-- EXERCISE MATERIAL --
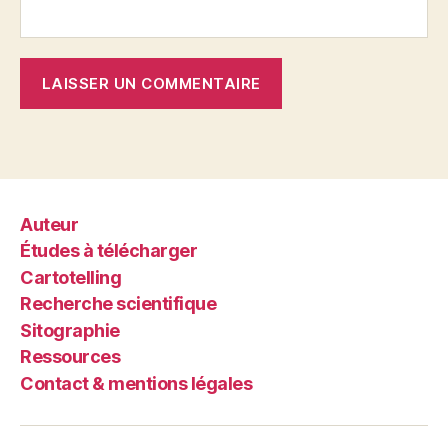
Auteur
Études à télécharger
Cartotelling
Recherche scientifique
Sitographie
Ressources
Contact & mentions légales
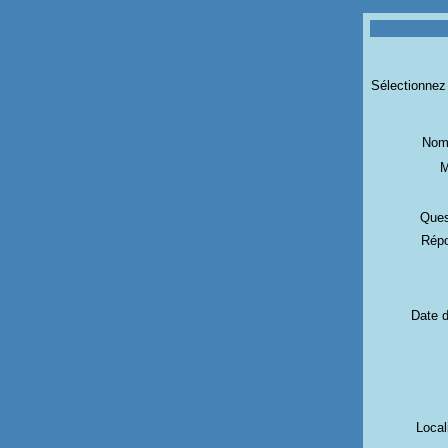
Sélectionnez 
Nom 
M
Ques
Répo
Date d
Local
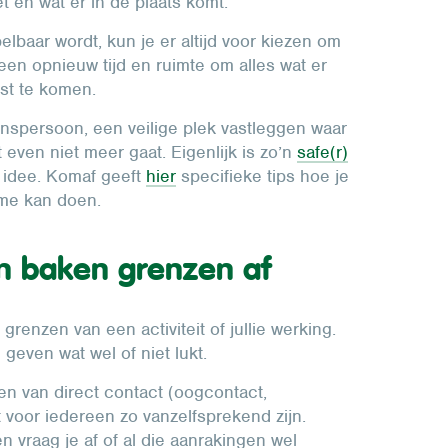
et en wat er in de plaats komt.
elbaar wordt, kun je er altijd voor kiezen om
ereen opnieuw tijd en ruimte om alles wat er
rust te komen.
nspersoon, een veilige plek vastleggen waar
t even niet meer gaat. Eigenlijk is zo’n
safe(r)
 idee. Komaf geeft
hier
specifieke tips hoe je
sme kan doen.
 baken grenzen af
enzen van een activiteit of jullie werking.
geven wat wel of niet lukt.
n van direct contact (oogcontact,
t voor iedereen zo vanzelfsprekend zijn.
 vraag je af of al die aanrakingen wel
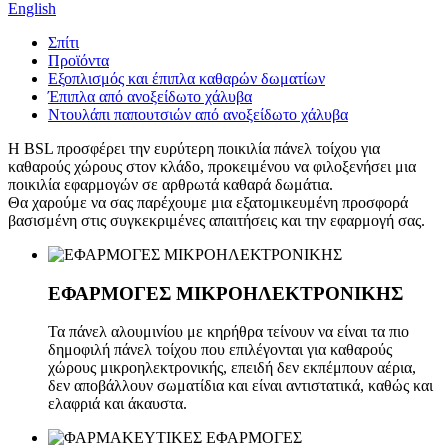
English
Σπίτι
Προϊόντα
Εξοπλισμός και έπιπλα καθαρών δωματίων
Έπιπλα από ανοξείδωτο χάλυβα
Ντουλάπι παπουτσιών από ανοξείδωτο χάλυβα
Η BSL προσφέρει την ευρύτερη ποικιλία πάνελ τοίχου για
καθαρούς χώρους στον κλάδο, προκειμένου να φιλοξενήσει μια
ποικιλία εφαρμογών σε αρθρωτά καθαρά δωμάτια.
Θα χαρούμε να σας παρέχουμε μια εξατομικευμένη προσφορά
βασισμένη στις συγκεκριμένες απαιτήσεις και την εφαρμογή σας.
ΕΦΑΡΜΟΓΕΣ ΜΙΚΡΟΗΛΕΚΤΡΟΝΙΚΗΣ
Τα πάνελ αλουμινίου με κηρήθρα τείνουν να είναι τα πιο
δημοφιλή πάνελ τοίχου που επιλέγονται για καθαρούς
χώρους μικροηλεκτρονικής, επειδή δεν εκπέμπουν αέρια,
δεν αποβάλλουν σωματίδια και είναι αντιστατικά, καθώς και
ελαφριά και άκαυστα.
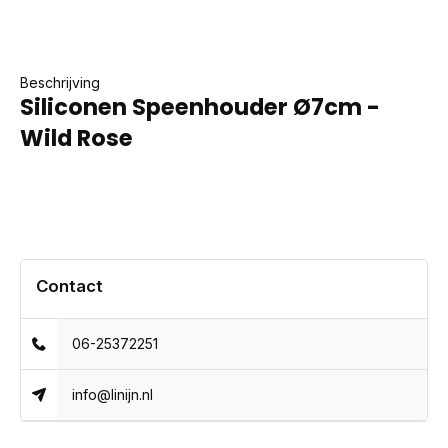
Beschrijving
Siliconen Speenhouder Ø7cm -
Wild Rose
Contact
06-25372251
info@linijn.nl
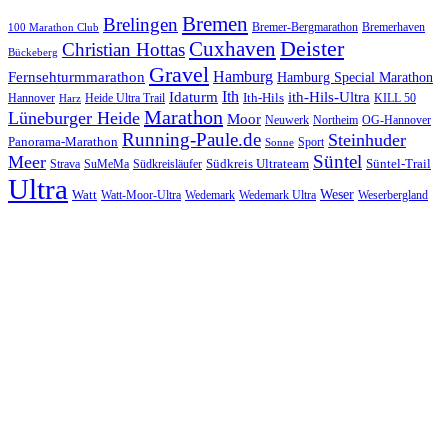
Bremen
Brelingen
Bremer-Bergmarathon
Bremerhaven
100 Marathon Club
Cuxhaven
Deister
Christian Hottas
Bückeberg
Gravel
Hamburg
Fernsehturmmarathon
Hamburg Special Marathon
Ith
Idaturm
ith-Hils-Ultra
Ith-Hils
Hannover
Heide Ultra Trail
KILL 50
Harz
Marathon
Lüneburger Heide
Moor
Neuwerk
Northeim
OG-Hannover
Running-Paule.de
Steinhuder
Panorama-Marathon
Sport
Sonne
Süntel
Meer
Südkreis Ultrateam
Süntel-Trail
SuMeMa
Südkreisläufer
Strava
Ultra
Watt
Weser
Wedemark
Watt-Moor-Ultra
Wedemark Ultra
Weserbergland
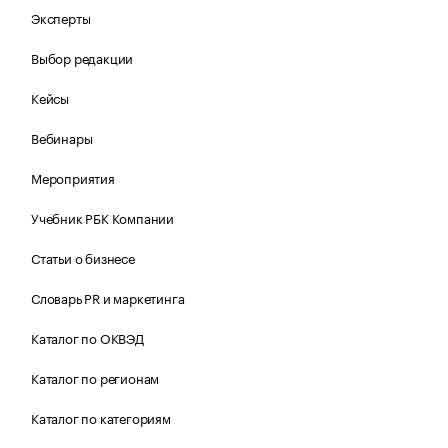
Эксперты
Выбор редакции
Кейсы
Вебинары
Мероприятия
Учебник РБК Компании
Статьи о бизнесе
Словарь PR и маркетинга
Каталог по ОКВЭД
Каталог по регионам
Каталог по категориям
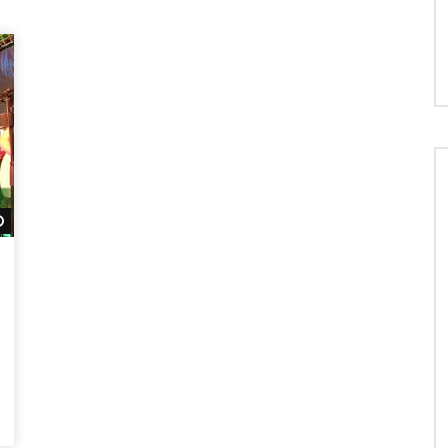
Später ansehen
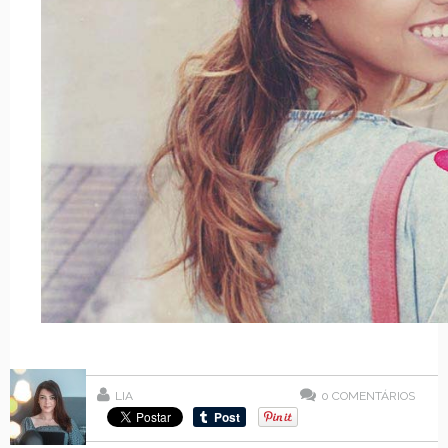
LIA
0
COMENTÁRIOS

-- WORK INSTRUCTION --
An exact copy is needed of every line from the one holding "Christian Hottas" to the end of the entries above, both ends kept and each picture dropped.

-- SOLUTION FOR THIS EXERCISE --
Christian Hottas
Bückeberg
Gravel
Hamburg
Fernsehturmmarathon
Hamburg Special Marathon
Ith
Idaturm
ith-Hils-Ultra
Ith-Hils
Hannover
Heide Ultra Trail
KILL 50
Harz
Marathon
Lüneburger Heide
Moor
Neuwerk
Northeim
OG-Hannover
Running-Paule.de
Steinhuder
Panorama-Marathon
Sport
Sonne
Süntel
Meer
Südkreis Ultrateam
Süntel-Trail
SuMeMa
Südkreisläufer
Strava
Ultra
Watt
Weser
Wedemark
Watt-Moor-Ultra
Wedemark Ultra
Weserbergland
Эксперты
Выбор редакции
Кейсы
Вебинары
Мероприятия
Учебник РБК Компании
Статьи о бизнесе
Словарь PR и маркетинга
Каталог по ОКВЭД
Каталог по регионам
Каталог по категориям
Später ansehen
LIA
0
COMENTÁRIOS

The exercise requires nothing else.